* **To do**:
Your copy of the entries below should hold exactly the lines from the one containing "Station Exit C)" to the one containing "of your voice.", inclusive, and no pictures.

● ● ● ● ● ● ●

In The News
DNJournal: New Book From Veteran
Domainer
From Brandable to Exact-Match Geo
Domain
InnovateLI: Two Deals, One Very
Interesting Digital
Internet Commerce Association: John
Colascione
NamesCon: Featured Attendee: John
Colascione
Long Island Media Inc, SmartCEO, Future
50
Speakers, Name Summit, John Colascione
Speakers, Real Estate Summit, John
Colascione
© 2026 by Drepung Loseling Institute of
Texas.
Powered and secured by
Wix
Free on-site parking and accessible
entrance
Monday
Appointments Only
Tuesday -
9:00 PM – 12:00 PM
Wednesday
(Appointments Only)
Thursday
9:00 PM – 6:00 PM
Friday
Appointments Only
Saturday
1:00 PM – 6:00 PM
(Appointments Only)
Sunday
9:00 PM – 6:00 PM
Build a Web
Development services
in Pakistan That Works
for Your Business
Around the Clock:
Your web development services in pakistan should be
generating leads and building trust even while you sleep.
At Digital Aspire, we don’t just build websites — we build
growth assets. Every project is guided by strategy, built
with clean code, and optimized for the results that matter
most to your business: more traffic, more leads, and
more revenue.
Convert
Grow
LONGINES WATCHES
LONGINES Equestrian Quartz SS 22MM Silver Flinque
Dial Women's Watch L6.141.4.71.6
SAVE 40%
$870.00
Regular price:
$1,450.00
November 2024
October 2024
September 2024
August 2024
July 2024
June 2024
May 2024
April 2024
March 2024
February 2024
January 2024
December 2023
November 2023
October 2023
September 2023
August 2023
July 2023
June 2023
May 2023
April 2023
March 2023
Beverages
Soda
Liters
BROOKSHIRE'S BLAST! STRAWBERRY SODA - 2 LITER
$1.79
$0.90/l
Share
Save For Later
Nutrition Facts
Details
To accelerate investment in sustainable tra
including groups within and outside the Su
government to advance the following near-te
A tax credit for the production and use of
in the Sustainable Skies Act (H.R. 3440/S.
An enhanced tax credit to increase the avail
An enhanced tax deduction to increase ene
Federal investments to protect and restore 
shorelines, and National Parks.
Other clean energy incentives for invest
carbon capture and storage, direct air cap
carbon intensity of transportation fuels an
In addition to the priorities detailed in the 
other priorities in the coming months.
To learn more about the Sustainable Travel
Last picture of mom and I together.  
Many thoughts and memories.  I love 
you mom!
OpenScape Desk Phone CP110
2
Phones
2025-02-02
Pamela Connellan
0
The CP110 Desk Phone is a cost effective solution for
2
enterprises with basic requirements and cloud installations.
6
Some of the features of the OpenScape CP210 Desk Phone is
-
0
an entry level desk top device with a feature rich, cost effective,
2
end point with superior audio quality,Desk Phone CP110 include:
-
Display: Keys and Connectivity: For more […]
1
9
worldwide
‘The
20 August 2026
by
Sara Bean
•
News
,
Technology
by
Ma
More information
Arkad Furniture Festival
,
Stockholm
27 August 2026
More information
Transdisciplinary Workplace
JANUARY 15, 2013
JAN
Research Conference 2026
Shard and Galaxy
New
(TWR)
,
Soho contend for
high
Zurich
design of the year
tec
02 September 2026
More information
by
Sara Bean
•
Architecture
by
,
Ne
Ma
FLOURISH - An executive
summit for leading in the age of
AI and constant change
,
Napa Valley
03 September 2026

● ● ● ● ● ● ●

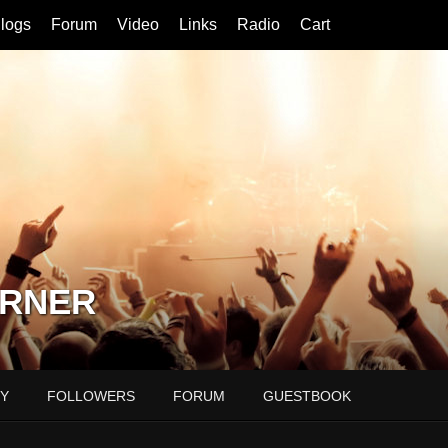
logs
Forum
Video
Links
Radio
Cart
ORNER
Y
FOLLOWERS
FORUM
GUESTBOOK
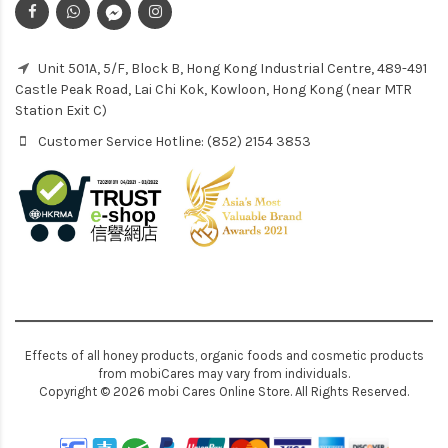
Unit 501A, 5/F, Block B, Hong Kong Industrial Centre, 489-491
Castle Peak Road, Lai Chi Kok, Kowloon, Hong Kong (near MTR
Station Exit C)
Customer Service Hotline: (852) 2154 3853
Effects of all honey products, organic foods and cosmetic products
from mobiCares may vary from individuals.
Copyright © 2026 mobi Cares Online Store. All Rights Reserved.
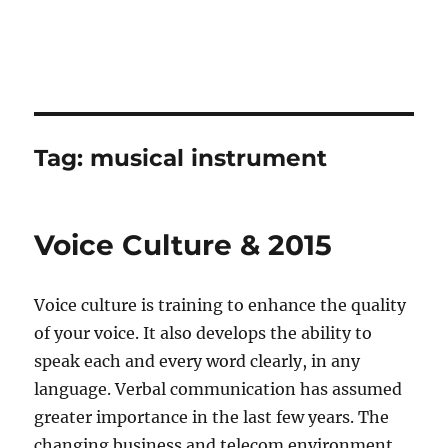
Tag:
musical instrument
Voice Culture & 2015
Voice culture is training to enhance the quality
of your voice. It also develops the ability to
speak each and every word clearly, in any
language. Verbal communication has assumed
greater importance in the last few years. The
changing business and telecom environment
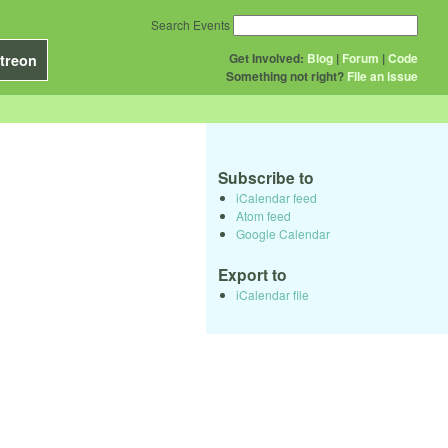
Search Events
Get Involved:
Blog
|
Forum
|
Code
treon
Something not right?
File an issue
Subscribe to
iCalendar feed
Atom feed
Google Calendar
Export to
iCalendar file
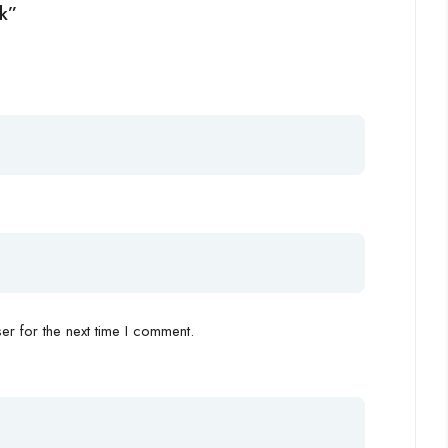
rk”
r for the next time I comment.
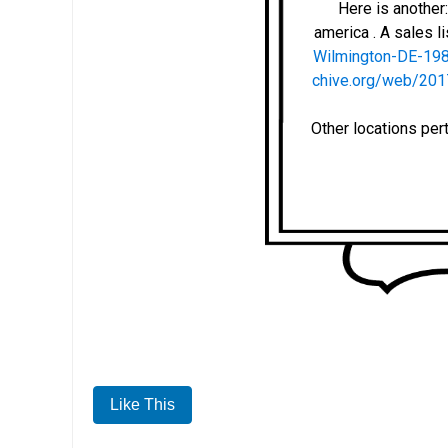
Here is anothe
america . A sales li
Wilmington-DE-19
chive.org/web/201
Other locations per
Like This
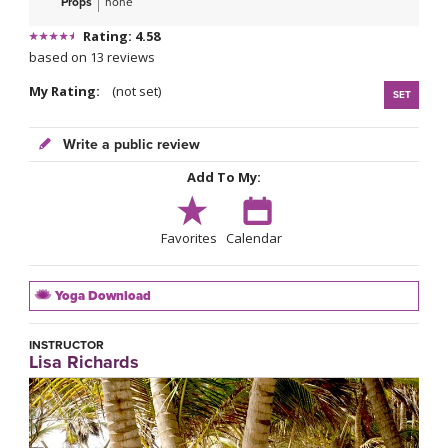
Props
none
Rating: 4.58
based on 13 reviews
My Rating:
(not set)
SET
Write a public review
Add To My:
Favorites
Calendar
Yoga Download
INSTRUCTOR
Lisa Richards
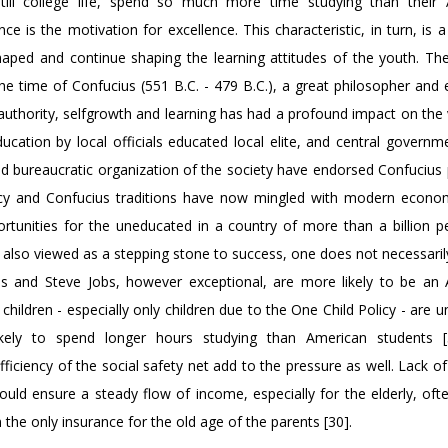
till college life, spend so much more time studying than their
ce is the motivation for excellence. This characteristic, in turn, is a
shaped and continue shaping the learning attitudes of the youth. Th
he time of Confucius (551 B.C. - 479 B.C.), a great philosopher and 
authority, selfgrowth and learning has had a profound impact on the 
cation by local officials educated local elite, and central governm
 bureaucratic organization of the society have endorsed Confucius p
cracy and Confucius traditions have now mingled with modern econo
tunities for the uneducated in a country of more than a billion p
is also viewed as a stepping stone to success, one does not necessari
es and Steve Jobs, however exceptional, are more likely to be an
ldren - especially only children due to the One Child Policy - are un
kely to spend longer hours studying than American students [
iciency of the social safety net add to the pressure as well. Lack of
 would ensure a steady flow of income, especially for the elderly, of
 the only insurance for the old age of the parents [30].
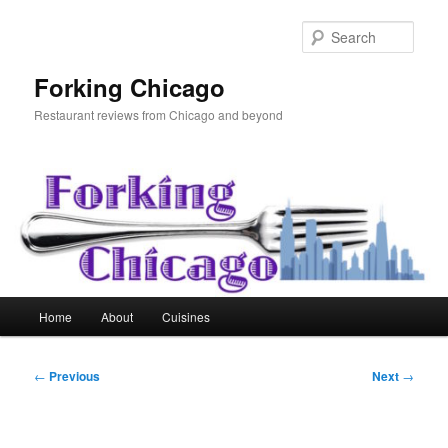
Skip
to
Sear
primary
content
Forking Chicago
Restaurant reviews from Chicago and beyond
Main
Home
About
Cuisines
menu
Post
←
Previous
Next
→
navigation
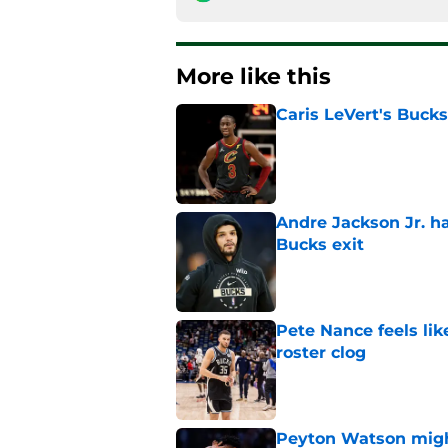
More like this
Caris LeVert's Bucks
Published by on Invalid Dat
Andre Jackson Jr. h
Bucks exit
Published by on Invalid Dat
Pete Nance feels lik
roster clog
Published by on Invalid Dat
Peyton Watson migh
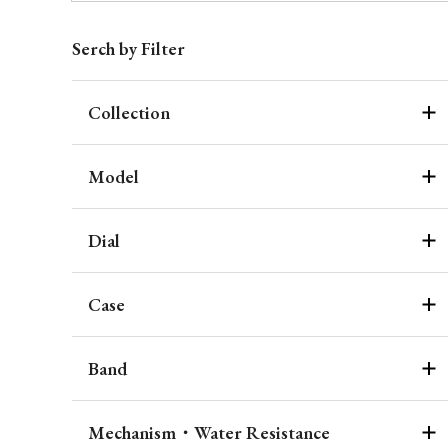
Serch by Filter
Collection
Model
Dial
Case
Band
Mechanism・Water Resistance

● ● ● ● ● ● ●

* **Answer box**:
Station Exit C)
Customer Service Hotline: (852) 2154 3853
Effects of all honey products, organic foods and cosmetic products
from mobiCares may vary from individuals.
Copyright © 2026 mobi Cares Online Store. All Rights Reserved.
Tag:
musical instrument
Voice Culture & 2015
Voice culture is training to enhance the quality
of your voice. It also develops the ability to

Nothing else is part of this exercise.